И все же она не прекращала удивляться правильности инстинкта девушки и агонии страсти, в которую погрузился ее сын. Иногда она слышала его стоны и животные выкрики, перекликающиеся с мурлыканьем девушки, — они эхом разносились из мабейна по всему гарему, и мать не могла не слышать их. Если это был инстинкт, то она, Нур Бану, была рождена без него.
Нур Бану, однако, льстила себе, что она тоже однажды в своей жизни познала такую страсть и обожание. Однако, размышляя над нынешней спокойной жизнью, она должна была признать, что лишь случайно оказалась первой любовницей султана, которая родила ему сына и наследника. Он, единственный мужчина, которого она будет любить всегда и который никогда не полюбит ее снова, только однажды темной ночью повернулся к ней для удовлетворения своих естественных потребностей. Каждый раз, когда она потом вспоминала его мерзкое, обрюзгшее тело и винное зловонное дыхание над собой, она испытывала отвращение.
Действительно, тогда она думала, что ее утреннее недомогание — это только отвращение, накопившееся за столько дней. Она никогда не знала страсти как своего господина, так и своей. Если Нур Бану и наслаждалась страстью, так это была страсть к Богу, который в ту ночь улыбнулся ей благоприятным расположением звезд.
Все же как она могла жаловаться? Замечательная белокурая девушка выполнила все, для чего она была куплена. Мурат время от времени курил опиум, но кто же не курит? Не было даже жалоб на то, что он заменил одну зависимость на другую, потому что при поддержке Сафи он начал интересоваться другими вещами, которыми должен наслаждаться молодой человек в его возрасте.
Ценитель и живописи и музыки, ее Мурат очень скоро завоевал себе имя в этих кругах. Он собрал небольшую группу талантливых людей, которые любили его не только за щедрость, но и за его желание учиться, и за его вкус в оценке произведений искусства. Он мог принести миниатюру Сафи, прежде чем купить ее. Теперь ему хотелось, чтобы Сафи присутствовала на концертах, он требовал, чтобы у музыкантов были завязаны глаза и чтобы она сидела рядом с ним, ведь ласки влюбленных делали музыку живой.

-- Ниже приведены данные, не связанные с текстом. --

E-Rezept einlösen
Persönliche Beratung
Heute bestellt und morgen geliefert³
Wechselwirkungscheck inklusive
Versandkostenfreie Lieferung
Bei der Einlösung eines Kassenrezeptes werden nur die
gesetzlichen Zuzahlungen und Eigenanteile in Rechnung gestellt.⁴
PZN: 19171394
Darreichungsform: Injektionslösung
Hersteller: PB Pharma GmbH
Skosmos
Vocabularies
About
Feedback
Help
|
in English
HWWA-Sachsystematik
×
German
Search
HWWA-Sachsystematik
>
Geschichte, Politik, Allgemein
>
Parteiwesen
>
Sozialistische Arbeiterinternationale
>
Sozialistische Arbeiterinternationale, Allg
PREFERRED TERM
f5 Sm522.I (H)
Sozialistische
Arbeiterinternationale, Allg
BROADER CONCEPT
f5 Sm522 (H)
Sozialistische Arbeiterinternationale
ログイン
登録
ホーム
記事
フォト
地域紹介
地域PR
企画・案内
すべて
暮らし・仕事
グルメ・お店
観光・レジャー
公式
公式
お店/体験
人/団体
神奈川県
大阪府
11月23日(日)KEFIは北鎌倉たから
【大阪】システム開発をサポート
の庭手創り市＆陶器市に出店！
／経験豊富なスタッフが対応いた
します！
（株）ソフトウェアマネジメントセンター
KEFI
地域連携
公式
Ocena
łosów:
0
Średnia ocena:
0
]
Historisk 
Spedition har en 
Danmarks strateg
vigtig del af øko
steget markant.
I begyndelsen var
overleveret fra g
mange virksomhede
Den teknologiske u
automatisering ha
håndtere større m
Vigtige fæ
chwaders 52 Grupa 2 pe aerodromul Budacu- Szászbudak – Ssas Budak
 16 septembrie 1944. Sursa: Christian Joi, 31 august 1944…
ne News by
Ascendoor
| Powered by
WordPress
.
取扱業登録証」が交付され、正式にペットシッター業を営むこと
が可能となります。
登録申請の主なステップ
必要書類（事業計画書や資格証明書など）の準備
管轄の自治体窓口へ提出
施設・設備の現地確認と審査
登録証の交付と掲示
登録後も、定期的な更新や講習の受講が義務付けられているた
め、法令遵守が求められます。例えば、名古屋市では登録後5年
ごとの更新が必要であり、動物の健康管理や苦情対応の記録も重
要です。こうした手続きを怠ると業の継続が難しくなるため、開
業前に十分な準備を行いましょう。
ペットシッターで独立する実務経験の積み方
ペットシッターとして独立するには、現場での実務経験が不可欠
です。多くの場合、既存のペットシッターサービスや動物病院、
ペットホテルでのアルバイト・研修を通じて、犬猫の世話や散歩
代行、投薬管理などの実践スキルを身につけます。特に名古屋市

Мурат также начал интересоваться светскими делами государства и часто посещал двор, когда там присутствовал его отец. Вернувшись после этого в мабейн, утомленный формальностями, он погружался в объятия своей любовницы, чтобы снять напряжение ее нежными ласками. В постели они часто говорили на разные темы, и случайно, между ласками, Сафи узнала, как работает правительство в Кутахии и во всей Османской империи.
И так получалось не однажды, что проблема, которую не мог решить ни Селим, ни все его советники в течение недели, находила решение в ее быстром уме. Потому что здесь, в гареме, ее ум имел возможность оставаться не стесненным давлением узких личных интересов.
Когда Мурат на следующий день преподносил решение своему отцу, султан был им очень доволен. Молодой принц только пожимал плечами на похвалу и говорил: «Аллах улыбается мне — ведь я засыпаю с его именем».